Cynthia Chauhan, M.S.W., the panel’s consumer representative, called for a new trial that would have greater representation of minorities and patients with common comorbidities. But Novartis’ David Soergel, Global Head of Cardiovascular, Renal and Metabolic Drug Development, said the need for diversity is recognized within the company and across the industry.

Entresto was first approved by the FDA under its priority review program on July 8, 2015, for patients with New York Heart Association class II through IV heart failure, to reduce the risk of both cardiovascular death and hospitalization. Subsequent approved indications include for patients with HFrEF and those one year or older with symptomatic heart failure with systemic left ventricular systolic dysfunction.

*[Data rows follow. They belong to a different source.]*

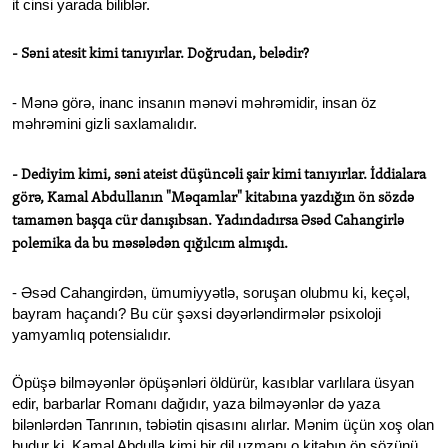
it cinsi yarada biliblər.
- Səni atesit kimi tanıyırlar. Doğrudan, belədir?
- Mənə görə, inanc insanın mənəvi məhrəmidir, insan öz
məhrəmini gizli saxlamalıdır.
- Dediyim kimi, səni ateist düşüncəli şair kimi tanıyırlar. İddialara
görə, Kamal Abdullanın "Məqamlar" kitabına yazdığın ön sözdə
tamamən başqa cür danışıbsan. Yadındadırsa Əsəd Cahangirlə
polemika da bu məsələdən qığılcım almışdı.
- Əsəd Cahangirdən, ümumiyyətlə, soruşan olubmu ki, keçəl,
bayram haçandı? Bu cür şəxsi dəyərləndirmələr psixoloji
yamyamlıq potensialıdır.
Öpüşə bilməyənlər öpüşənləri öldürür, kasıblar varlılara üsyan
edir, barbarlar Romanı dağıdır, yaza bilməyənlər də yaza
bilənlərdən Tanrının, təbiətin qisasını alırlar. Mənim üçün xoş olan
budur ki, Kamal Abdulla kimi bir dil uzmanı o kitabın ön sözünü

Both the FDA staff and the panel weighed the fact that results from the phase 3 PARAGON-HF trial results did not reach statistical significance for reducing morbidity and mortality among individuals with HFpEF, when comparing sacubitril/valsartan to valsartan alone. The primary efficacy endpoint for the trial was a reduction in hospitalizations for heart failure and cardiovascular death.

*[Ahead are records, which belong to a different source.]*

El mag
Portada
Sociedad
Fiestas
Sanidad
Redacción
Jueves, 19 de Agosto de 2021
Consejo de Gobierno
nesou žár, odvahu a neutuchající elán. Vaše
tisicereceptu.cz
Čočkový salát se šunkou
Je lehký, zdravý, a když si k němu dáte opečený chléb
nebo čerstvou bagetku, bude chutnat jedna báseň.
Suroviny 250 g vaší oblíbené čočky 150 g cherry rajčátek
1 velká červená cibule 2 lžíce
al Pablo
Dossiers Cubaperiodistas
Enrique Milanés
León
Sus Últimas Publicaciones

Results from PARAGON-HF submitted to support Novartis’ sNDA demonstrated a rate ratio (RR) of 0.87 (95% CI, 0.75-1.01; 1-sided = .029; 2-sided = .06). The prespecified threshold for 1-sided had been <.024 in order for the null hypothesis to be rejected. So, Novartis just missed its primary end point. Novartis’ overall sNDA package also included data from the PARADIGM-HF trial, making the case that the “totality of evidence” supported approval for patients with LVEFs that “overlap HFrEF and the lower end of HFpEF.”

Novartis also released data showing that Entresto was most effective in patients with LVEF < 57% and women, evidence highlighted in the FDA staff memo.

“Managing HFpEF has historically been a clinical and scientific challenge due to the heterogeneity of the condition,” said Scott Solomon, M.D., professor of medicine at Harvard Medical School and Brigham and Women's Hospital, and PARAGON-HF executive committee co-chair, said in a statement. “Today’s vote represents much needed progress in this area of unmet need and is a positive step toward bringing a potential therapy to millions of patients suffering from this type of heart failure.”

Novartis is studying Entresto for another indication in the phase 3 PARAGLIDE-HF trial. This trial looks at whether the drug works in HFpEF in patients with acute decompensated heart failure after stabilization during hospitalization; the drug is started during the hospital stay or within 30 days after discharge. This is important for managed care, given the rise of reimbursement incentives that are tied to 30-day readmission rates for heart failure hospitalization. Trial data are expected in the first quarter of 2022.